Anche il terreno è stato oggetto di indagine, misurandone la densità, la capacità di ritenzione idrica, la stabilità strutturale e il volume della macroporosità. Infine, è stato comparato anche il microbioma del suolo nelle due tesi a confronto tramite sequenziamento del Dna delle comunità fungine.

 

Risultati: nessuna differenza significativa

Al termine della prova non sono stati evidenziati chiari e univoci effetti misurabili a favore di una tesi o dell'altra. In sostanza, non v'è differenza fra piante di vite trattate o meno con i preparati 500 e 501. Ogni parametro misurato ha infatti mostrato valori altalenanti nei cinque anni di studio, a volte in leggero favore di una tesi, a volte dell'altra, senza che però ciò abbia permesso di tirare conclusioni a favore dei preparati stessi. 


Nello specifico del microbioma del terreno, tema molto caro agli agricoltori biodinamici, questo “[…] non ha mostrato differenze significative nella diversità fungina o nella composizione della comunità tra le parcelle trattate con preparati biodinamici rispetto all'acqua. Ciò supporta i risultati di Hendgen et al. (2018), che hanno anche segnalato effetti trascurabili a breve termine dei preparati biodinamici sulle comunità microbiche”. 
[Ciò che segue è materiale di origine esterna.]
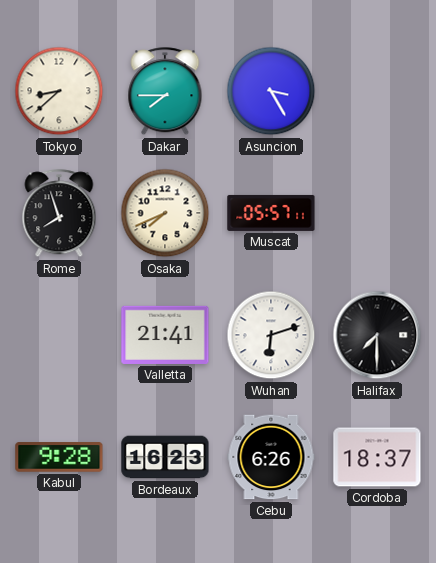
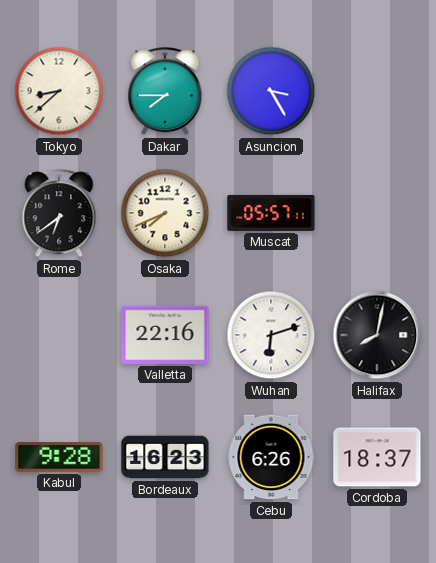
Rome: 7:57 -> 6:39
Valletta: 21:41 -> 22:16
Halifax: 7:30 -> 8:02
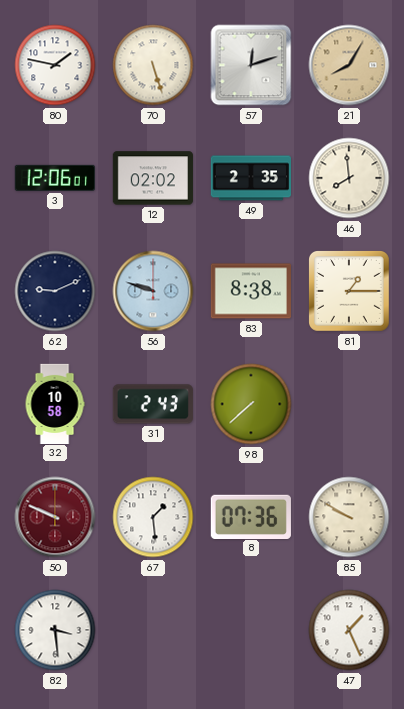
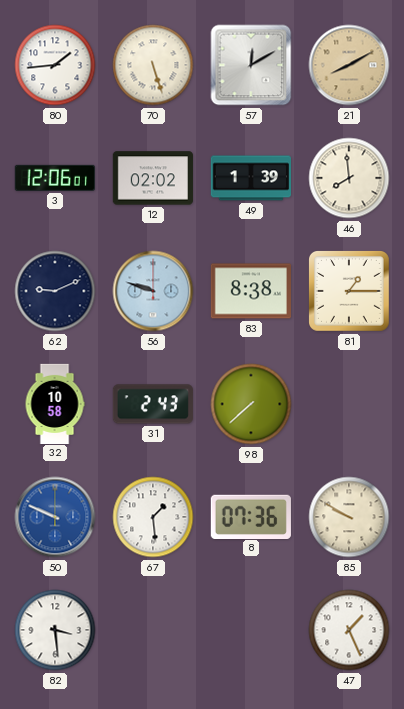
80: 1:47 -> 1:44
57: 12:12 -> 12:10
21: 8:05 -> 8:10
49: 2:35 -> 1:39
50 dial: burgundy -> blue
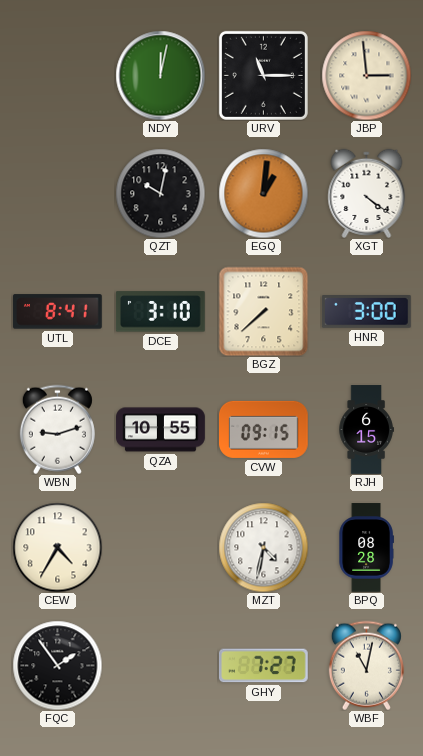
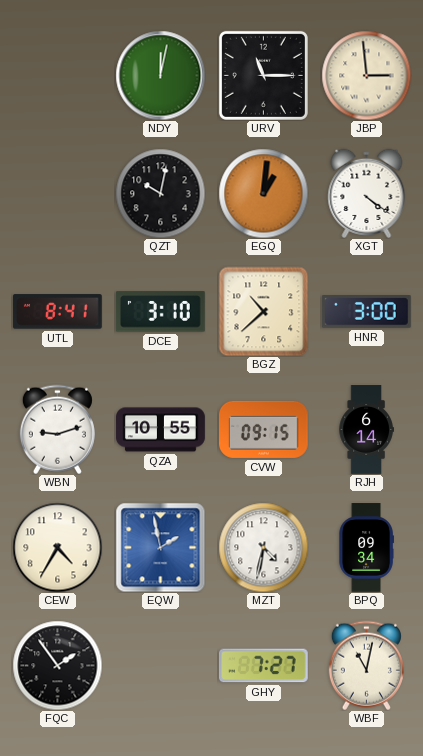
BGZ: 7:38 -> 10:38
RJH: 6:15 -> 6:14
EQW: none -> 1:58
BPQ: 08:28 -> 09:34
In sostanza, gli studiosi hanno potuto appurare come cornoletame e cornosilice non abbiano migliorato né la fisiologia della vite, né le rese, né la qualità delle bacche, né le caratteristiche del suolo rispetto alla gestione biologica. Un risultato, questo, che non ha suscitato alcun scalpore in chi padroneggi agronomia, nutrizione e difesa vegetale, ma che è stato definito “sconvolgente” da una rivista del settore vitivinicolo come il Gambero Rosso. Il mondo è bello perché vario, si dice, anche se talvolta qualche dubbio in proposito nasce spontaneo. 


In realtà, di sconvolgente v'è infatti solo che a distanza di un secolo dalla morte di Rudolf Steiner si creda ancora a fantomatici influssi astrali e riti che molto hanno a che fare con l'esoterismo e poco o nulla con l'agronomia. Materia, quest'ultima, che Steiner padroneggiava né poco né punto, inspirandosi solo alle aziende agricole dei suoi tempi, chiuse in se stesse e miranti soprattutto alla propria sopravvivenza, senza peraltro poter contare sulle tecnologie a oggi disponibili. 


Quelle tecnologie grazie alle quali è oggi possibile produrre da cinque a dieci volte di più rispetto all'epoca di Steiner, consentendo la sopravvivenza (e anche qualcosa di meglio) di miliardi di persone, concentratesi per giunta nelle città dopo aver spopolato le campagne. Al momento, la popolazione mondiale è infatti circa sei volte quella degli inizi del secolo scorso, quando si pativa di pellagra, rachitismo carenze nutrizionali di cui oggi non v'è più memoria. E forse è proprio per questo che un personaggio discutibile come Rudolf Steiner risulta ancora così affascinante agli occhi di molti.